EXERCISE DATA:
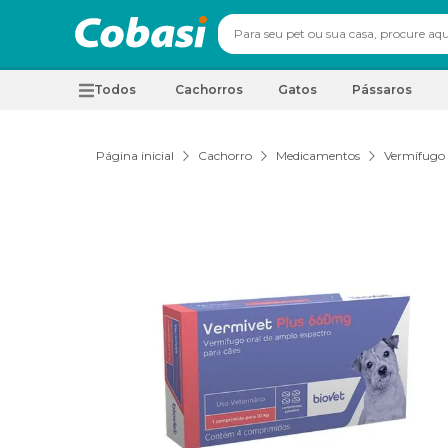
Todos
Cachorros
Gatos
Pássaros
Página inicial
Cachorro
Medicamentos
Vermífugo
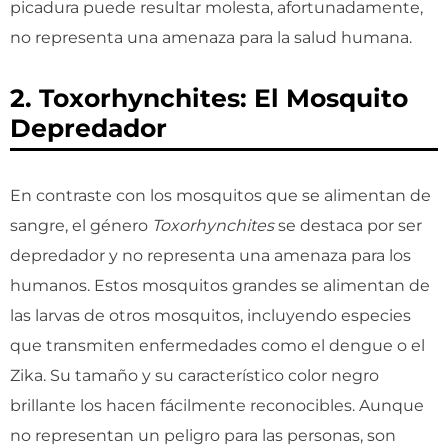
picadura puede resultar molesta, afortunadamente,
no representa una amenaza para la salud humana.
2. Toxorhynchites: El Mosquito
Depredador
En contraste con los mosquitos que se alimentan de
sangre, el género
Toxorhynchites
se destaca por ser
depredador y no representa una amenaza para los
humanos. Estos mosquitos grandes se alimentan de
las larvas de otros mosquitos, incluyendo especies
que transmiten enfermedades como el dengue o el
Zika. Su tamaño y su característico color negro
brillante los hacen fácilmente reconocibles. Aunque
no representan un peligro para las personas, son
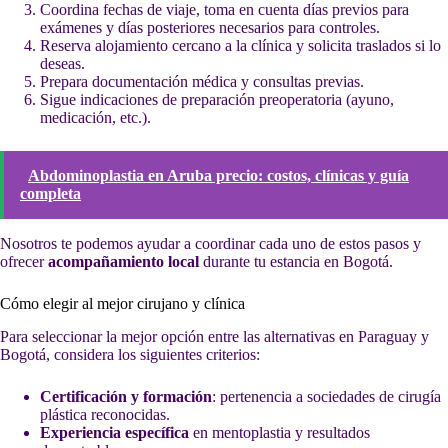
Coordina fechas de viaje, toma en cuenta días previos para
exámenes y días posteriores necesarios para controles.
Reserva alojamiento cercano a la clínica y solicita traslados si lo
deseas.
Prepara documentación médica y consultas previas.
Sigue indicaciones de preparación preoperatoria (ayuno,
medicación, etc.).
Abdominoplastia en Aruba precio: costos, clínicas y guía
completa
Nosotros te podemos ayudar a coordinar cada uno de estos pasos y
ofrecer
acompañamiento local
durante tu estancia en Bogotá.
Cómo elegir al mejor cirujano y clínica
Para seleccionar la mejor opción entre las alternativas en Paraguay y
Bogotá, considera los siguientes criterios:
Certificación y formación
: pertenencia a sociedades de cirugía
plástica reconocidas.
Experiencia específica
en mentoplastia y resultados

TASK REQUIREMENTS:
Across the records above, in how many lines does the string "alimentan" appear? Reply with the figure alone.

COMPLETED TASK:
2